→ **Exercise details**:
Print the records exactly as written, and let no picture into the answer.
[Dataset extract — start]
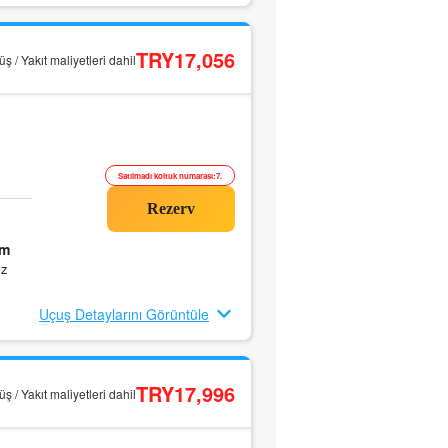
TRY17,056
ş / Yakıt maliyetleri dahil
Satılmadı koltuk numarası:7.
0m
ız
Uçuş Detaylarını Görüntüle
TRY17,996
ş / Yakıt maliyetleri dahil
[Dataset extract — finish]
→ **Result below**:
TRY17,056
ş / Yakıt maliyetleri dahil
Satılmadı koltuk numarası:7.
0m
ız
Uçuş Detaylarını Görüntüle
TRY17,996
ş / Yakıt maliyetleri dahil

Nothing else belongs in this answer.